Несколько помощников выстроились в ряд вдоль насыпей и запели. Чистые звуки их голосов понеслись над площадью, перекрывая гул толпы. Люди в нашей камере как по команде встали на колени и забормотали слова неизвестных мне молитв. Постепенно их голоса слились с пением за окном. В конце концов один из стражников велел им замолчать. Но пение продолжалось. Я понимал, что этим людям, арестованным без вины, очень горько находиться здесь, тогда как все их единоверцы сейчас там, на площади около храма. Признаться, у себя дома я никогда не видел ничего подобного. Я, конечно, бывал на праздниках в Гиппосе и даже в Гергесе, но там праздники ничем не отличались от ярмарочных гуляний, где можно выпить и побезобразничать. Да и разве можно молиться богам, чьи имена сообщает очередной император?!

С другой стороны коридора за мраморной перегородкой внезапно возникло какое-то оживление. Вошло несколько рабов, они принесли лампы, кресла, даже сосуды с ладаном и статуи римских богов. В свете ламп комната показалась мне более привлекательной; я увидел, что стены ее расписаны картинами, а пол выложен кусками разноцветного мрамора. Вошли несколько человек в белых туниках и белых накидках и осмотрелись, проверяя, все ли в порядке. Они выглядели очень важными и беспрестанно покрикивали на рабов. По коридору тем временем маршировала стража из воинов-самарян и еще каких-то устрашающего вида типов. Они прошлись вдоль камер и, заглянув вовнутрь, смерили обитателей таким взглядом, каким гуртовщики обычно смотрят на рынке на бракованный скот. Появились секретари-писари с кипами свитков из бараньей кожи. Когда же, в довершение всего, я увидел среди пришедших того, кто сегодня допрашивал меня и Арама, то воспринял его появление как должное, не удивившись и появлению горбуна.

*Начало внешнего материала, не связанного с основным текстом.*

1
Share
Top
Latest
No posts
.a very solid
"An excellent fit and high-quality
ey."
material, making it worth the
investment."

Все зашевелилось и задвигалось, в одно мгновение сонная тишина преобразилась в гудение разоренного улья. Людей выталкивали из камер, к ним подходили дознаватели, дознавателям передавали ворох свитков, свиток начинал курсировать от дознавателя к писарю и обратно к дознавателю. Некоторые свитки, как я успел заметить, попадали за мраморную перегородку к белым туникам. И когда суета достигла высшей точки, раздался звук трубы, по коридору промаршировала еще одна шеренга самарян. Они выстроились у дальнего конца отгороженной комнаты, и тут появился сам правитель. На нем была простая туника из грубого материала, выглядел он так, словно его только что подняли с постели. Белые туники склонились так низко, что их накидки на какое-то мгновение полностью покрыли пол. Дознаватели же, наоборот, усиленно делали вид, что ничего особенного не происходит и они полностью поглощены работой. В какой-то камере сквозь зубы, но достаточно внятно выругались. Проклятие эхом прокатилось по коридору и пошло гулять по камерам. Самаряне тут же взяли дубинки на изготовку и принялись колотить ими о решетки, попадая по пальцам тех, кому пришло в то время в голову цепляться за прутья. Мгновенно воцарилась тишина.

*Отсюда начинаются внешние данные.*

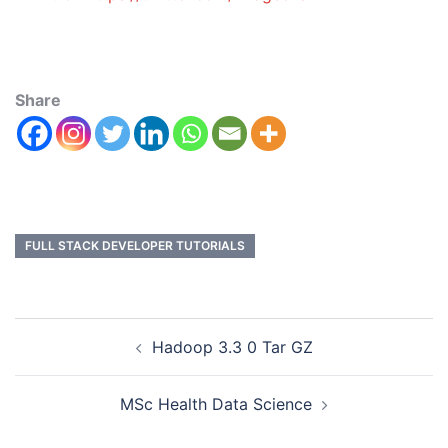
Share
FULL STACK DEVELOPER TUTORIALS
Hadoop 3.3 0 Tar GZ
MSc Health Data Science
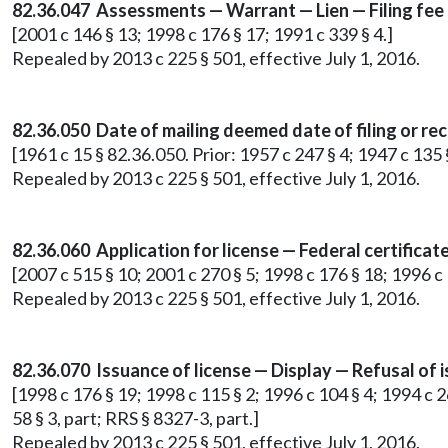
82.36.047 Assessments — Warrant — Lien — Filing fee
[2001 c 146 § 13; 1998 c 176 § 17; 1991 c 339 § 4.]
Repealed by 2013 c 225 § 501, effective July 1, 2016.
82.36.050 Date of mailing deemed date of filing or rece
[1961 c 15 § 82.36.050. Prior: 1957 c 247 § 4; 1947 c 135
Repealed by 2013 c 225 § 501, effective July 1, 2016.
82.36.060 Application for license — Federal certificat
[2007 c 515 § 10; 2001 c 270 § 5; 1998 c 176 § 18; 1996 c 
Repealed by 2013 c 225 § 501, effective July 1, 2016.
82.36.070 Issuance of license — Display — Refusal of 
[1998 c 176 § 19; 1998 c 115 § 2; 1996 c 104 § 4; 1994 c 26
58 § 3, part; RRS § 8327-3, part.]
Repealed by 2013 c 225 § 501, effective July 1, 2016.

Тем временем людей стали по одному подводить к высокому начальству. Многие признавали себя виновными, и свиток тут же передавался человеку в белом, при этом слышно было, что признавшиеся с трудом выговаривали даже свое имя. Их приводили из камер окровавленными, со следами жестоких побоев. Все понимали, как добывались, а вернее, выбивались такие признания. Камеры пустели. Среди тех, кого уводили, было много таких, кого, судя по виду, забрали прямо на улице, о чем рассказывал Йерубаль. Кто-то кричал, что он всего лишь пекарь из нижнего города, другой был кожевником. Тем временем под гул голосов вершилось правосудие. Доносились обрывки фраз на арамейском — это вели допрос дознаватели, белые туники вторили им по-гречески. Время от времени воздух взрывался отчаянным криком кого-то из осужденных, и тут же в ответ раздавался рык солдат, приказывающих замолчать.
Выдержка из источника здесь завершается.